Janus Henderson riduce posizione Microsoft nel fondo azionario sostenibile
Janus Henderson ha ridotto la quota di Microsoft nel suo Global Sustainable Equity Fund durante il primo trimestre del 2024, segnalando una rotazione strategica all'interno del portafoglio azionario globale. La mossa arriva in un contesto di valutazioni elevate dei titoli tecnologici e di crescente attenzione ai criteri ESG da parte dei gestori patrimoniali. La riduzione di una posizione in Microsoft, nonostante la forza dell'azienda nel segmento AI e cloud, suggerisce che il fondo potrebbe favorire altre società allineate ai principi di sostenibilità o con valutazioni più attraenti. Per gli investitori italiani in fondi ESG, questa decisione evidenzia come anche i grandi gestori globali stiano ricalibrando le loro esposizioni al mega-cap tecnologico americano, potenzialmente alla ricerca di migliori opportunità risk-reward. Questa rotazione potrebbe influenzare i flussi di capitale verso altre aree del mercato, incluso settori green e tecnologie sostenibili.

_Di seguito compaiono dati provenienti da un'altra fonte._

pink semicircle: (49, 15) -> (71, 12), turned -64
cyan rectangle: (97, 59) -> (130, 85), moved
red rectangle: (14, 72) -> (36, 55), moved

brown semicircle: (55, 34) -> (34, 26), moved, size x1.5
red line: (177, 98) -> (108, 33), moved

Questa notizia è rilevante perché la riduzione di Microsoft nel fondo ESG di Janus Henderson segnala una rotazione strategica dai mega-cap tech verso valutazioni più attraenti e asset sostenibili, potenzialmente deprimendo il sentiment su MSFT nel breve termine ma allocando capitali verso green tech e settori ESG-friendly. Questo movimento, seppur isolato, riflette una tendenza più ampia di ricalibratura delle esposizioni tech che potrebbe generare volatilità nel settore tecnologico e beneficiare comparti energy green e utility rinnovabili.
Simile al trimestre Q1 2022 quando Vanguard e BlackRock iniziarono a ridurre posizioni tech pesanti durante la correzione dei tassi, oppure al 2015-2016 quando la rotazione dal "Nifty Fifty" tech verso value stocks penalizzò i mega-cap growth. La pressione valutativa su MSFT rispecchia il ciclo di "profit-taking" su titoli che hanno guidato rally precedenti, particolarmente quando i criteri ESG forzano dismissioni non legate a fondamentals.

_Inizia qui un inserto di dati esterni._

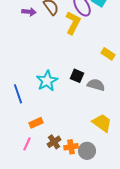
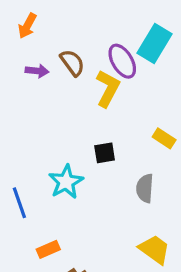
black square: (77, 76) -> (105, 153), moved, turned -32
gray semicircle: (96, 85) -> (145, 188), turned -102

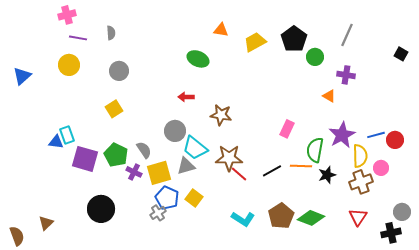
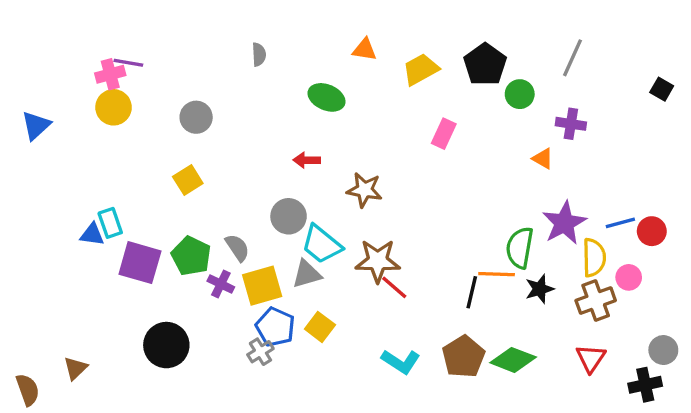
pink cross: (67, 15) -> (110, 74), moved
gray semicircle: (111, 33) -> (259, 54), moved
pink rectangle: (287, 129) -> (444, 134), moved
black line: (272, 171) -> (472, 292), moved, turned -48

- Riallocazione verso titoli ESG-compliant a valutazioni attractive in settori green, renewables e energy transition (NEE, ENEL.MI, ENI.MI) potrebbe generare outperformance nel medio termine
- Rotazione verso European tech and green tech con criteri ESG più stringenti potrebbe beneficiare competitor europei e small-cap sostenibili
- Possibilità di accumulo su MSFT e tech quality durante il drawdown tattico, poiché i fondamentals AI/cloud rimangono solidi e la riduzione riflette strategia allocativa, non deterioramento business.

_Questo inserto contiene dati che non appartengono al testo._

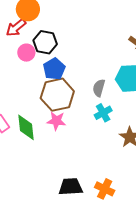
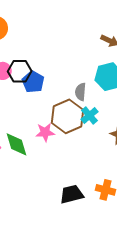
black hexagon: (45, 42) -> (20, 71), moved
brown hexagon: (57, 95) -> (68, 116), moved

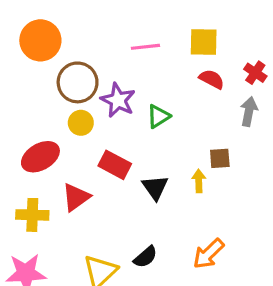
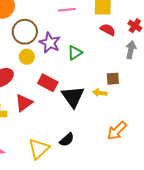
yellow arrow: (199, 181) -> (100, 93), turned -80
black triangle: (155, 187) -> (73, 97), size x1.4
orange arrow: (208, 254) -> (117, 131), moved

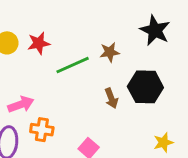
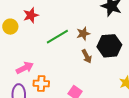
red star: (39, 43) -> (31, 15), moved
brown star: (110, 52) -> (83, 34), moved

- Accelerazione della rotazione dal tech growth verso ESG-compliant assets potrebbe deprimere MSFT e il tech sector in generale, con potenziali effetti contagio su NVDA, GOOGL e AAPL
- Pressione sugli asset allocation framework globali se grandi gestori patrimoniali (Janus, Vanguard, BlackRock) sincrizzassero ulteriori riduzioni tech, creando downside risk sui mega-cap
- Concentrazione del capital flight verso comparti green potrebbe creare bolle valutative in utility rinnovabili (NEE, ENEL.MI) non sostenute da fondamentals.
- Andamento di MSFT, NVDA, GOOGL nelle prossime sedute
- Concentrazione del capital flight verso comparti green potrebbe creare bolle valutative in utility rinnovabili (NEE,...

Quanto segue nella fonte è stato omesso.